AIM OF THE TASK — Every line from the one containing "If all went well, you have now uninstal" to the end of the records below, written out word for word, is the whole answer.

SOURCE INFORMATION —

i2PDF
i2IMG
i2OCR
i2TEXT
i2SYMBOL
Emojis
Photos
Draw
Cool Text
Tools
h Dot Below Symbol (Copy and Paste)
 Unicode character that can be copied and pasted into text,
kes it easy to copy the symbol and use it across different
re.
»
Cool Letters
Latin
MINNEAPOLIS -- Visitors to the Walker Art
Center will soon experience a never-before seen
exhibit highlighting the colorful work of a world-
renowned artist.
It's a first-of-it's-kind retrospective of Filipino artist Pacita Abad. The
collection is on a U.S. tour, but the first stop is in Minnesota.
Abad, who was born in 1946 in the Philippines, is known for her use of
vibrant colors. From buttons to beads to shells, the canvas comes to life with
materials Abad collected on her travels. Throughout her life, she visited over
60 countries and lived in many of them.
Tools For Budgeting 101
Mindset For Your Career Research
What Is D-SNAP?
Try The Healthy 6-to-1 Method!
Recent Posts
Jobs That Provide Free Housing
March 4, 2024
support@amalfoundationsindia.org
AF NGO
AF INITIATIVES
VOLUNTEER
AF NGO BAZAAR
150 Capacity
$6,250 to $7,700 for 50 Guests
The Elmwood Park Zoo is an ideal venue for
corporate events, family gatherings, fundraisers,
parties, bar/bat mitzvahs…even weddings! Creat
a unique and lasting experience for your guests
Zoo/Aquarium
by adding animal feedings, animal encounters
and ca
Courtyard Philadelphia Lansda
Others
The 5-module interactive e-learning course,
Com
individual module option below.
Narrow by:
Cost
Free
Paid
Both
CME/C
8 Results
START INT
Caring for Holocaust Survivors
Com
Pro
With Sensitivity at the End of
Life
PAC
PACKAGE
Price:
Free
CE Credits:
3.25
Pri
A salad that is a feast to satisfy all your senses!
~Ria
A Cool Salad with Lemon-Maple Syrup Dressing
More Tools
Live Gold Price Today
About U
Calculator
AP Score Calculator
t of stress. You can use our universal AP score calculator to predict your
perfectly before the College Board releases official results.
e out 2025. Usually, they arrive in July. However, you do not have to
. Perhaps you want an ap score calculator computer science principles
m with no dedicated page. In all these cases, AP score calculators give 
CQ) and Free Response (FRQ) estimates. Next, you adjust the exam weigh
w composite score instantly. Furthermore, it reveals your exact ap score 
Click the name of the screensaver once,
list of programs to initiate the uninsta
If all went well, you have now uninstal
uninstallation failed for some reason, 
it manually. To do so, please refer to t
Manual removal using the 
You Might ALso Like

RESPONSE TO THIS EXERCISE —
If all went well, you have now uninstal
uninstallation failed for some reason, 
it manually. To do so, please refer to t
Manual removal using the 
You Might ALso Like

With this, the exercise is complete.